Si vede che il 5-10% delle infezioni è asintomatico e riconducibili a soggetti
difficili da identificare, perché non hanno sviluppato anticorpi (l’infezione
contratta è stata molto lieve). Viceversa, tra i soggetti che hanno contratto
l’infezione e sviluppato anticorpi, alcuni presentano ancora il virus pur essendo
cessati i sintomi legati all’infezione. C’è una proporzione significativa, di cui
non si conosce ancora il contributo alla diffusione del virus.
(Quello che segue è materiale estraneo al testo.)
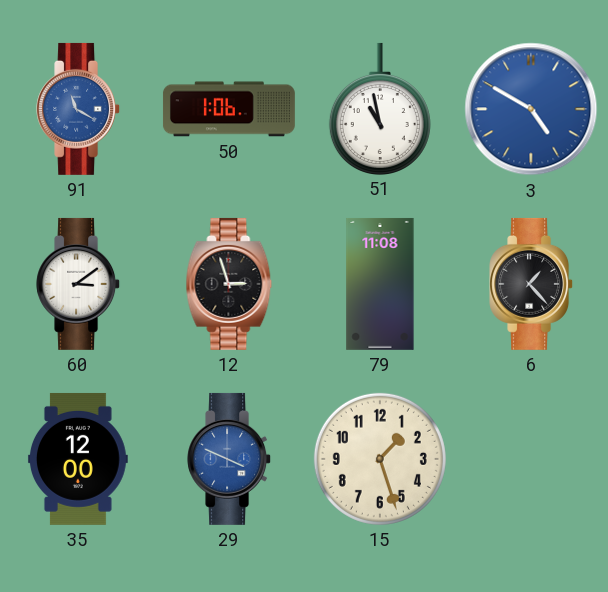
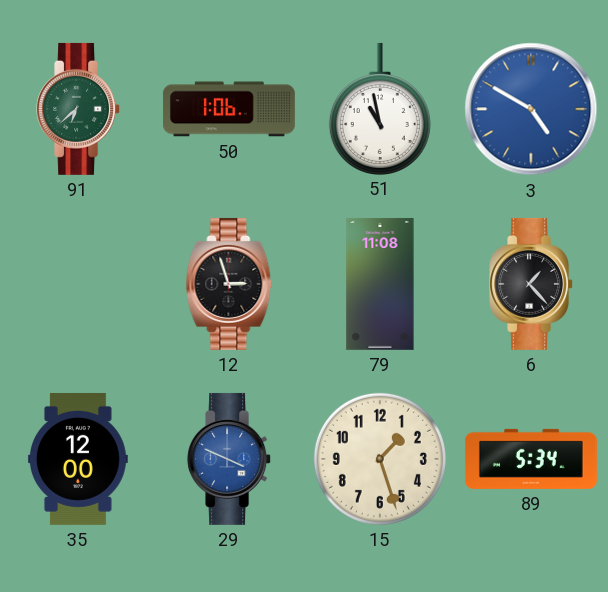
91: 11:20 -> 6:38
91 dial: blue -> green
60: 3:09 -> none
89: none -> 5:34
Ci sono anche
infezioni asintomatiche.
C’è il famoso caso di una donna d’affari cinese, che partecipò a un meeting di
lavoro in Germania. Al momento del ritorno in patria, ha mostrato i sintomi
dell’infezione, ma prima sarà stata sicuramente asintomatica, nel momento in
cui ha avuto contatti con altre 4 persone, le quali, con un lasso di tempo
compatibile, hanno testimoniato i sintomi della presenza del virus (che è stato
effettivamente trovato in costoro). In questo caso si è visto che un caso
asintomatico o asintomatico bona fide può trasmettere l’infezione.
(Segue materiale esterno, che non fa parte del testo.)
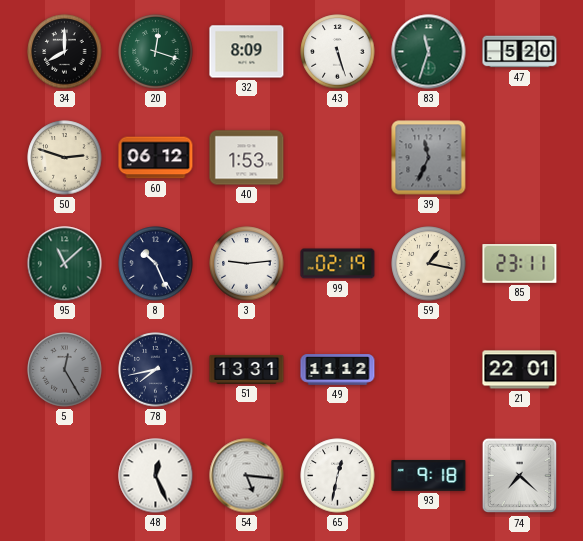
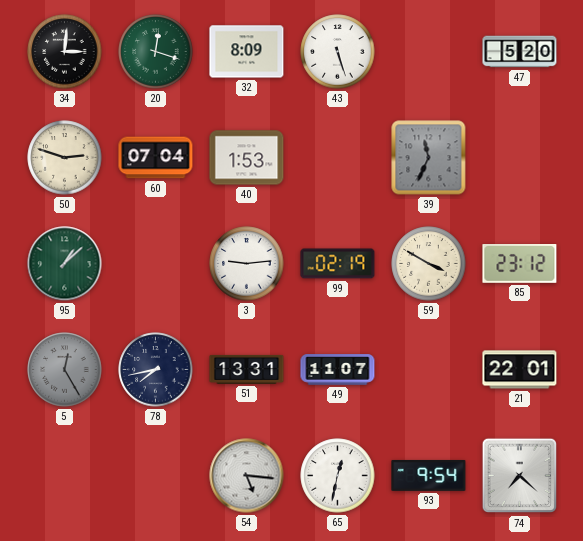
34: 8:00 -> 3:01
83: 11:33 -> none
60: 06:12 -> 07:04
95: 11:08 -> 1:08
8: 10:26 -> none
59: 1:17 -> 3:50
85: 23:11 -> 23:12
49: 11:12 -> 11:07
48: 12:26 -> none
93: 9:18 -> 9:54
Ci sono tre scenari che descrivono la fase post-COVID.
Uno scenario prevede picchi ups-and-downs, che riflettono un’immunità di
gregge, o dovuta agli assembramenti legati alla libertà di uscire, mentre
l’infezione continua a serpeggiare. Tra 2-3 settimane si ripresenteranno picchi
con la stessa intensità di quella attuale, che poi scemeranno, per acuirsi di
nuovo.
Lo scenario 2 prevede una stagnazione fino al raggiungimento di un picco
(indice di una ripresa importante dell’infezione) nella stagione invernale. In
questo periodo dell’anno circolano molti virus respiratori, le persone sono più
suscettibili all’infezione: è lecito attendersi che in questa fase vi sia anche una
ripresa del contagio.
Il terzo scenario, più conservativo, prevede un picco medio-alto, post-lockdown,
che andrà ad affievolirsi nel corso dei mesi, determinando picchi modesti. Nel
corso degli anni si avrà un assestamento della situazione (fino al 2022).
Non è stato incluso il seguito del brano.